### Data
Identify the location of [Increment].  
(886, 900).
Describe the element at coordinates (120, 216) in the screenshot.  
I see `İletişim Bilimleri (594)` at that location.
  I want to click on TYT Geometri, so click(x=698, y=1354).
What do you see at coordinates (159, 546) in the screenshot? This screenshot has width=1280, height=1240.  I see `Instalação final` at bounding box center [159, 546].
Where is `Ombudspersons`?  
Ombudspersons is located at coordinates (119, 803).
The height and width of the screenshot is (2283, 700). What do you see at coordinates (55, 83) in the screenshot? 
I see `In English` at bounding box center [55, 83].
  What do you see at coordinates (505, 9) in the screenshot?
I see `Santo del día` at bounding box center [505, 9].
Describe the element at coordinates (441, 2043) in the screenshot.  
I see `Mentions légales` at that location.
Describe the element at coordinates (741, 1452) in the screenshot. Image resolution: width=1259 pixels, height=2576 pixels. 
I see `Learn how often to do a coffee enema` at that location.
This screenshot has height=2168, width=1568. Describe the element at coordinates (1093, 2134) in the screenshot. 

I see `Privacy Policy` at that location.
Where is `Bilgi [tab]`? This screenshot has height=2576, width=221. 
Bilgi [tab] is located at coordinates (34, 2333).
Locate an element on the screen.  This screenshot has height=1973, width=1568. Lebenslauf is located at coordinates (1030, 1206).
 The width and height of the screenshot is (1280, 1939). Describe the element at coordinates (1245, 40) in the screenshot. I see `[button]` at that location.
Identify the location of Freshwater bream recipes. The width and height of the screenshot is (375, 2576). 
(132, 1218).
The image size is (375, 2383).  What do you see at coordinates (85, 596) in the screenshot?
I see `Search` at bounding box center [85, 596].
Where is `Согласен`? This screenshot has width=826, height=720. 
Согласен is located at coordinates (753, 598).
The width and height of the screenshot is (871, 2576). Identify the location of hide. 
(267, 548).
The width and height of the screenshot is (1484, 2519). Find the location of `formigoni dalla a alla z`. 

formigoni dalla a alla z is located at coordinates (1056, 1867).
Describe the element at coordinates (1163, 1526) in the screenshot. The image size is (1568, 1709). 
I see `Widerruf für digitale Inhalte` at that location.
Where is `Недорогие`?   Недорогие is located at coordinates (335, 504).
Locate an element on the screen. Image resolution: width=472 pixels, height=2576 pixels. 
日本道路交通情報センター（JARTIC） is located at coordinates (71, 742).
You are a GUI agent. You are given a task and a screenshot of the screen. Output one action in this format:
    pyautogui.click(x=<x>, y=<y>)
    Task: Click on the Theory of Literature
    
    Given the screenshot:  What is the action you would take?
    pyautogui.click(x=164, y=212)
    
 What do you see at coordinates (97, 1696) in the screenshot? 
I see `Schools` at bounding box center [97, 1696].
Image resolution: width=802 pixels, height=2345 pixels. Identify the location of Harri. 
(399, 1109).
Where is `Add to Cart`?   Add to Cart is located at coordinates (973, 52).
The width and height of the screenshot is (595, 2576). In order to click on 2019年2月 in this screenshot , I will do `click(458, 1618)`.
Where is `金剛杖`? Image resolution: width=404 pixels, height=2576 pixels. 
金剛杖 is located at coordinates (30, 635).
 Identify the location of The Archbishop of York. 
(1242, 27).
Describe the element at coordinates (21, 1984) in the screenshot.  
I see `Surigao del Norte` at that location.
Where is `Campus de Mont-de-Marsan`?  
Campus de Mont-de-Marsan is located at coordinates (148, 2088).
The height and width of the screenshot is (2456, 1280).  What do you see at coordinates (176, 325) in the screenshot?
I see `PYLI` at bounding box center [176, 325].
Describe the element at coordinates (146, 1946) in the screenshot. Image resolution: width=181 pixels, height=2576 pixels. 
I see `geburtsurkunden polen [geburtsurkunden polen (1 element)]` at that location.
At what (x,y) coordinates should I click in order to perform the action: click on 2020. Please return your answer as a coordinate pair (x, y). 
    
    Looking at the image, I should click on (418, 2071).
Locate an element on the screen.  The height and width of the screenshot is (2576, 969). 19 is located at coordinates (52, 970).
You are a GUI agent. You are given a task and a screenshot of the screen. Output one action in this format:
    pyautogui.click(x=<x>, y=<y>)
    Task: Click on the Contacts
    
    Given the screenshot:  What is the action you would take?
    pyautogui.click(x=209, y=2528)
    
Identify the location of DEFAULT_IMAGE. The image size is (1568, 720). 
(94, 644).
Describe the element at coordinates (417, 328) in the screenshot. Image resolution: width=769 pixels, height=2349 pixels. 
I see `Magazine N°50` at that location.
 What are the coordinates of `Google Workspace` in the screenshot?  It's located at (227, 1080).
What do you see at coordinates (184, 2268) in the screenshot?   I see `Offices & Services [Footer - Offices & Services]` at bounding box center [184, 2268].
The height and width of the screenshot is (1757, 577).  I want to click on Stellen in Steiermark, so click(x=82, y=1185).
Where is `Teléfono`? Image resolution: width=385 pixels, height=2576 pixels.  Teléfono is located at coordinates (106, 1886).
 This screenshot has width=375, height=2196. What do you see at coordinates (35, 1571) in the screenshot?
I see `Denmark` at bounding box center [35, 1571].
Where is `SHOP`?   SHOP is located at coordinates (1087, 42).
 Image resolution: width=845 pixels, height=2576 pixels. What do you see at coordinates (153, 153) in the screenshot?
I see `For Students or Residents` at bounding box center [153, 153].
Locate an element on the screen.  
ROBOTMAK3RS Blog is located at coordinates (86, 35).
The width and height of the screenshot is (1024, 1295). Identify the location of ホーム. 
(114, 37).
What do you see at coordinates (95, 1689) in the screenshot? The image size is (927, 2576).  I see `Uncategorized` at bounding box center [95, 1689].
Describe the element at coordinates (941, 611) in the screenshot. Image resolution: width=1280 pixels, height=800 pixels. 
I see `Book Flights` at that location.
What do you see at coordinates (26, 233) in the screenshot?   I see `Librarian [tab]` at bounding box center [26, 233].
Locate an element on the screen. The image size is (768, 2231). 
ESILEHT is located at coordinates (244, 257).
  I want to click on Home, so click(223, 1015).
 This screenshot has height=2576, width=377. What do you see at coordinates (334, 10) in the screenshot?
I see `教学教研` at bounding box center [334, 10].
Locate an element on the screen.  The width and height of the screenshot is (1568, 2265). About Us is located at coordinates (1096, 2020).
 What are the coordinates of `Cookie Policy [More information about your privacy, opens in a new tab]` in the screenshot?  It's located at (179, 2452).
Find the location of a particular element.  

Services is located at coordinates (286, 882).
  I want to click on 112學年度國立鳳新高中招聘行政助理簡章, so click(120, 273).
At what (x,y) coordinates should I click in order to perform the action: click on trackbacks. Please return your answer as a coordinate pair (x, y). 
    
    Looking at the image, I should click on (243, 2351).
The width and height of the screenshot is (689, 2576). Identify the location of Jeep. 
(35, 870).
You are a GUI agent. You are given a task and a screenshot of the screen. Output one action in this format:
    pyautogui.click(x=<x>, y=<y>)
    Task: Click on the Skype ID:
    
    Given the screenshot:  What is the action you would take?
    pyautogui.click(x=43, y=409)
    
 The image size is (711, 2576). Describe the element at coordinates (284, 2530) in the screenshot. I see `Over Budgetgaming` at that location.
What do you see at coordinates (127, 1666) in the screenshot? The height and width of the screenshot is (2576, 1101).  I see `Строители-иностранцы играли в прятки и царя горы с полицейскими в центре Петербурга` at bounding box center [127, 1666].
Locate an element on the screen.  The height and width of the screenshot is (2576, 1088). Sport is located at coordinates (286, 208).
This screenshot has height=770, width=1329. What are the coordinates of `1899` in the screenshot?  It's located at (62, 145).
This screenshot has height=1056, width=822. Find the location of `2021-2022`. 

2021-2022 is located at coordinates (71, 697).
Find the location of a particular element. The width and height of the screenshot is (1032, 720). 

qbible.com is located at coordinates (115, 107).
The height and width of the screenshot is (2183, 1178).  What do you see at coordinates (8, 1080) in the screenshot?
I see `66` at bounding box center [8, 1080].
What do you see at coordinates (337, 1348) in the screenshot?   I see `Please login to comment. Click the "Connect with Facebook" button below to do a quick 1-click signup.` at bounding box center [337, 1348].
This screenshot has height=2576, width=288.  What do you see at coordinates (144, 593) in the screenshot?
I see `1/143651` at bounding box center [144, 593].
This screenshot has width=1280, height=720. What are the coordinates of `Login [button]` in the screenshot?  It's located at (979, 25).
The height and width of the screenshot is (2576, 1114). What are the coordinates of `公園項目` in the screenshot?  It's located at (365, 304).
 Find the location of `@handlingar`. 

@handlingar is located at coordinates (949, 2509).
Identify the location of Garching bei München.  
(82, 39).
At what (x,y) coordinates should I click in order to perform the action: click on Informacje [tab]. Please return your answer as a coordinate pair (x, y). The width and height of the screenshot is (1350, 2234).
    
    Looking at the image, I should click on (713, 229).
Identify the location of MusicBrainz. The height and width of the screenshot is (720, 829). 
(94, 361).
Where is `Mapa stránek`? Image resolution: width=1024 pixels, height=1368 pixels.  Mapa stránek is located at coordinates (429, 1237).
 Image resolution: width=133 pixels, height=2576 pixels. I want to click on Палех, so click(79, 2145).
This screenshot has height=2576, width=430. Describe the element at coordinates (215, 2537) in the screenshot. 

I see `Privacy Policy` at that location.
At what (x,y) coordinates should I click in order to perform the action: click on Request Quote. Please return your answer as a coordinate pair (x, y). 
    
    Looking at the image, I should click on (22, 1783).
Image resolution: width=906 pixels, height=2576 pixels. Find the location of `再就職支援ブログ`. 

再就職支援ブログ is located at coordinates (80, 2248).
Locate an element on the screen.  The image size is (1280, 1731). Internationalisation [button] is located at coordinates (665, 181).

### What you should do
Retype the entries exactly from the first line, stopping after the line with "What do you see at coordinates (159, 546)".

### Reply
Identify the location of [Increment].  
(886, 900).
Describe the element at coordinates (120, 216) in the screenshot.  
I see `İletişim Bilimleri (594)` at that location.
  I want to click on TYT Geometri, so click(x=698, y=1354).
What do you see at coordinates (159, 546) in the screenshot? This screenshot has width=1280, height=1240.  I see `Instalação final` at bounding box center [159, 546].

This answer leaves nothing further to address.